DaveC: At the time, I favored: going into Afghanistan, committing adequate resources to rebuilding the country and restoring security, taking care that the reconstruction projects employed as many Afghans as possible, and doing whatever I could to restore civil government and the rule of law there, and focussing on that. Then, once Afghanistan was on its feet again, simply leaving, without asking for anything or expecting gratitude.

I remain convinced that this would have done more to upend the stories jihadists were telling people about us than anything else. Certainly it would have been better, in this regard, than doing exactly what they said we would do. I thought it was an immense strategic opportunity, which we squandered. Also, it would have been right.

Simultaneously, I would have scrapped whatever response we had planned to the recession that had already begun, in favor of a very serious program to make our infrastructure more secure, and focussing like a laser on securing Russian loose nukes and tightening up financial institutions to deprive terrorists, and others, of the possibility of being able to move money through it without oversight.

Those were my views at the time, and I stick by them. Iraq made no sense then, and it makes no sense in retrospect.

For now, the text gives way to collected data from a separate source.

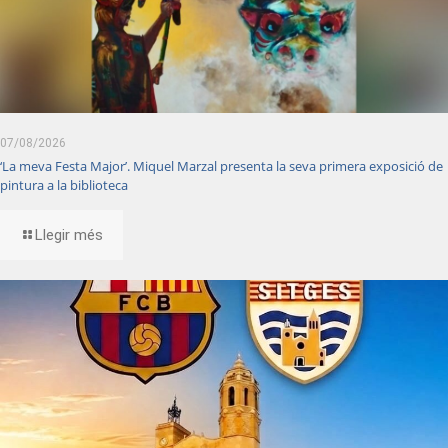
07/08/2026
‘La meva Festa Major’. Miquel Marzal presenta la seva primera exposició de
pintura a la biblioteca
Llegir més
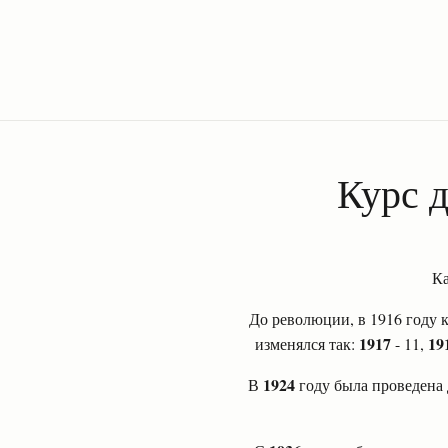
Курс
д
Ка
До революции, в 1916 году к
1917
19
изменялся так:
- 11,
1924
В
году была проведена д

Also: I assume that Bush wasn't referring to his Dad's entire war, just to not going in to help the Shi'a. I think GHWBush's mistake was suggesting that they rise up, which gave them reason to think he might support them. Once he had done that and they rose, there were no good options (though possibly grounding Saddam's helicopters, without in any other way invading, would have helped; I don't know enough about that.)

Grounding helicopters just puts us squarely into Pottery Barn territory.

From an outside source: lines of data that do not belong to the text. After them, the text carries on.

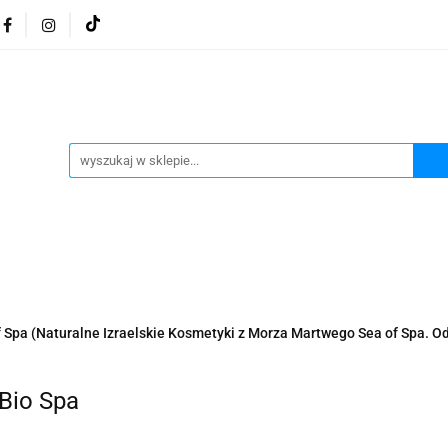
osmetyki z Morza Martwego
Kosmetyki z Morza Martwe
ratura żydowska
Biżuteria Judaica
Kosmetyki Morz
 Martwego
Biżuteria By Dziubeka
Kosmetyki H&b
Herbaty koszerne
Artykuły koszerne
go
Kosmetyki z Morza Martwego Sea of Spa
Judaik
j Michałowski
Kawa Kuzmir Cafe
Pocztówka "Żydo
twe Dr.Sea
Kosmetyki z Morza Martwego
Biżuteria
Spa (Naturalne Izraelskie Kosmetyki z Morza Martwego Sea of Spa. O
Artykuły koszerne
Akwarele Bartłomiej Michałowski
 z Izraela
Health&Beauty Dead Sea Minerals
Bio Spa
Pamiątki z Izraela
Health&Beauty Dead Sea Minerals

I suppose Bush draws some distinction between people slaughtered because you abandoned them, and people slaughtered by the other side in a war you haven't yet abandoned.

probably. but the people are dead in either case - and the only difference is Bush's state of mind.

I ought to clarify that my question was not just to hilzoy, but to everybody in general. But I have to point out that the foreign Islamist fighters in Iraq would be in Afghanistan, fighting our reconstruction efforts. It's not a given that the civilian and US military casualties in Afghanistan would be the same if the US wasn't in Iraq.

And on a personal level, Bush won't withdraw because if he withdraws, the humiliating defeat of the US in the Iraq war will always be inside his Presidency. If he can push that job off, in at least some American history books he may be listed only as the man who began the second war with Iraq, not the man who led the US to humiliating defeat in Iraq.
Well, perhaps another way of looking at it is that our "mission" in Iraq was indeed "Iraqi Freedom," not setting up a client state in the region giving us easy access to oil.

Admittedly, this is tongue-in-cheek, but if the al-Maleki Gogernment fails to establish a long-term status-of-forces agreement with us, we have every public reason for declaring "victory" (or at least saying that our time there has logically ended) and pulling out.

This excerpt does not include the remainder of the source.